**Data shown:**
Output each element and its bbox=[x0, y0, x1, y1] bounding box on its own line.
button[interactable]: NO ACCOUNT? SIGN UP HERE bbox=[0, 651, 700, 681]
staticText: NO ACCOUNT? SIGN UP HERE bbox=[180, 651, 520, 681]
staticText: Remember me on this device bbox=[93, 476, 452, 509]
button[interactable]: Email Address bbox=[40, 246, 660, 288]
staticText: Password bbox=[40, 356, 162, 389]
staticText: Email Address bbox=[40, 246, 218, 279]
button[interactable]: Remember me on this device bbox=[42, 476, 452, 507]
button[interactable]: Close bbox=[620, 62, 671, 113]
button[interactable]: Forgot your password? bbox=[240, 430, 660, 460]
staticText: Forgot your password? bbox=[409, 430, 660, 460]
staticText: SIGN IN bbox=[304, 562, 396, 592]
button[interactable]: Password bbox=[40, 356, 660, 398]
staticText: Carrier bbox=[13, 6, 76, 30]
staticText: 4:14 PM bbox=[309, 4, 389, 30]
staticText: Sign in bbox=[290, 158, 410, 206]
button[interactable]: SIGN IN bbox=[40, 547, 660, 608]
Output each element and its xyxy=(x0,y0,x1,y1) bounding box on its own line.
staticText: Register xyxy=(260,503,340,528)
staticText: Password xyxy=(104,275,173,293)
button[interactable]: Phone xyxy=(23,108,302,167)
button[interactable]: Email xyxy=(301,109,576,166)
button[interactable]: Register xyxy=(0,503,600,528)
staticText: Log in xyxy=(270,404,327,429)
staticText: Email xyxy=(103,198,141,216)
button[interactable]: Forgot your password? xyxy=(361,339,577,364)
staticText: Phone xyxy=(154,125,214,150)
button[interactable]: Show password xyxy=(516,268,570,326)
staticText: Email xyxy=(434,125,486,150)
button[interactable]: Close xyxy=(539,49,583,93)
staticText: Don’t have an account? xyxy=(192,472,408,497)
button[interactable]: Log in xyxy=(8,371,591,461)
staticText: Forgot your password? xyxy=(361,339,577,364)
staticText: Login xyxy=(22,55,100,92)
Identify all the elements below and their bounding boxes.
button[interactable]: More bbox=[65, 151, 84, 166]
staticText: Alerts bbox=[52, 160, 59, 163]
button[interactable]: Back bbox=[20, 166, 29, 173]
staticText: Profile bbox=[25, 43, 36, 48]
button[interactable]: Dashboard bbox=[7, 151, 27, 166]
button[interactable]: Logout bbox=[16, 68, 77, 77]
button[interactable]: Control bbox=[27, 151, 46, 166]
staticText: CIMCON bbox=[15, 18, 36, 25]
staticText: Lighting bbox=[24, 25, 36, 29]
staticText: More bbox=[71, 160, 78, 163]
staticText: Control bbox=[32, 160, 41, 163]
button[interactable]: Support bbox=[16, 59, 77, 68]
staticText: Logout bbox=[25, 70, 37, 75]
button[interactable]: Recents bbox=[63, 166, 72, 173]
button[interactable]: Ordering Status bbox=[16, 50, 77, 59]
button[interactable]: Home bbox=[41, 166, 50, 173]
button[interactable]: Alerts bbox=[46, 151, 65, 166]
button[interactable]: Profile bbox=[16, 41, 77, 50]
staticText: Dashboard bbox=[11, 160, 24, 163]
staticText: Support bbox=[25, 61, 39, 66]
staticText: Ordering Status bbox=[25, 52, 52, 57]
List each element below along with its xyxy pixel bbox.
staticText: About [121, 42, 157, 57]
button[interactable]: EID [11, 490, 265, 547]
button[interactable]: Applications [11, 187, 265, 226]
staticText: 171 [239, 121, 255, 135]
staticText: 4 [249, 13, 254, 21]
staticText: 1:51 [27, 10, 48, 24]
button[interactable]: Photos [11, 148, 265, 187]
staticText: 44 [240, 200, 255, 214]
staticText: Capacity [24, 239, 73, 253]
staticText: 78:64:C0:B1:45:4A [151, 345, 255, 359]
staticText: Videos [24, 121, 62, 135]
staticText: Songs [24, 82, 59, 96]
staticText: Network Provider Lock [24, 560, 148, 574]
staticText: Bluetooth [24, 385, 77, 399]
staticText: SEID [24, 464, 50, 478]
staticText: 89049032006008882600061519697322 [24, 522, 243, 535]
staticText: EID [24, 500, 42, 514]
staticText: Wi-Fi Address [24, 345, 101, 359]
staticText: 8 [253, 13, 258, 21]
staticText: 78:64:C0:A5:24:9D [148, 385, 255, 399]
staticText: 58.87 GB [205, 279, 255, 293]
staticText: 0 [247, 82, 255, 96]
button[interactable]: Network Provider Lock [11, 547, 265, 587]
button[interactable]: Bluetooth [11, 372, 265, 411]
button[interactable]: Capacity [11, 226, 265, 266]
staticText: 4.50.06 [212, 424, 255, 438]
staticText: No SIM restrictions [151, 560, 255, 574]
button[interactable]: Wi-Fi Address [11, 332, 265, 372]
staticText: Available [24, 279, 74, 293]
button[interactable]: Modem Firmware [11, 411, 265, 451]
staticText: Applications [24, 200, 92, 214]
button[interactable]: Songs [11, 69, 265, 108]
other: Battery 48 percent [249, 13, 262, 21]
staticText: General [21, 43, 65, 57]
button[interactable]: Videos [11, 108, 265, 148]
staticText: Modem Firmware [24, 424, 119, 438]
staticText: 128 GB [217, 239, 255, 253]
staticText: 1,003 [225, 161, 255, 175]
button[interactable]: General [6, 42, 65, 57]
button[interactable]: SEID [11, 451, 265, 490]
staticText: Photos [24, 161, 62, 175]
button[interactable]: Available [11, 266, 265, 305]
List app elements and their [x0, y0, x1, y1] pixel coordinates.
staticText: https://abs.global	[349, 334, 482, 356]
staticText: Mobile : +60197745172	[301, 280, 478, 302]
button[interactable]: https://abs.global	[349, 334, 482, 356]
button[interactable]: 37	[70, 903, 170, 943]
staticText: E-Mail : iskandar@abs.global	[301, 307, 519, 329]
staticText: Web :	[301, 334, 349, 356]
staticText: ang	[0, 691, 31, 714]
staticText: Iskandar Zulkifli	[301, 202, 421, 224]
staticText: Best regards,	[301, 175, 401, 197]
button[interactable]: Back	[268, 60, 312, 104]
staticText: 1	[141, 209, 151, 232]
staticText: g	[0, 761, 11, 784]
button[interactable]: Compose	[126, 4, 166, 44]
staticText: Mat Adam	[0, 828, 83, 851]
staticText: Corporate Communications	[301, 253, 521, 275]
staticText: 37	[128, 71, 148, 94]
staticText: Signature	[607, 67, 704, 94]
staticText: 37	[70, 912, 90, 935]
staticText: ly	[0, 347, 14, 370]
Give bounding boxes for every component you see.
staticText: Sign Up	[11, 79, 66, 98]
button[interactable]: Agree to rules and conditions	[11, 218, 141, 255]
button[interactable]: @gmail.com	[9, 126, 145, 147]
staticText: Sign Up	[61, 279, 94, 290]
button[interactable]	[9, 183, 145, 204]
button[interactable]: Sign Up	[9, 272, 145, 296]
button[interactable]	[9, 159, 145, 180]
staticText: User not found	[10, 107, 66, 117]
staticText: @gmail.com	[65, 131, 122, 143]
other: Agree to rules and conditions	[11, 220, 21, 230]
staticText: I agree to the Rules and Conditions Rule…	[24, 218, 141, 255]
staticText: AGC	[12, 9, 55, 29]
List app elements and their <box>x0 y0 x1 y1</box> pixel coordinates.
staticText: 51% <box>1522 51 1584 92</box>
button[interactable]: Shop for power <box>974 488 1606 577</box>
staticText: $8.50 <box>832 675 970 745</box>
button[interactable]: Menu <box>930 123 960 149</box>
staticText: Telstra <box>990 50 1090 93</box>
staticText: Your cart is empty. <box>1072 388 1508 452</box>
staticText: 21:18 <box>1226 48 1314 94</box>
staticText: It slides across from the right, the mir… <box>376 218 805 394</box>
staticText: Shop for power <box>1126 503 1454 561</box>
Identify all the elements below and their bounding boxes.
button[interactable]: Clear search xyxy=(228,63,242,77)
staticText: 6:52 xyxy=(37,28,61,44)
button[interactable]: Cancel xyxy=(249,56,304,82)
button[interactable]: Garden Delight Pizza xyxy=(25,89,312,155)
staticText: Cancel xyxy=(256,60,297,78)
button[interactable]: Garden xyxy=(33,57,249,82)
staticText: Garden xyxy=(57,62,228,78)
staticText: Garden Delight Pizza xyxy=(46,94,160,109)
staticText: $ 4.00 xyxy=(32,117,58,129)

**Aim of the task:** Your answer should hold every line of the entries that contains the string "List".

**Solution:**
List each element below along with its xyxy pixel bbox.
List app elements and their [x0, y0, x1, y1] pixel coordinates.
List app elements and their <box>x0 y0 x1 y1</box> pixel coordinates.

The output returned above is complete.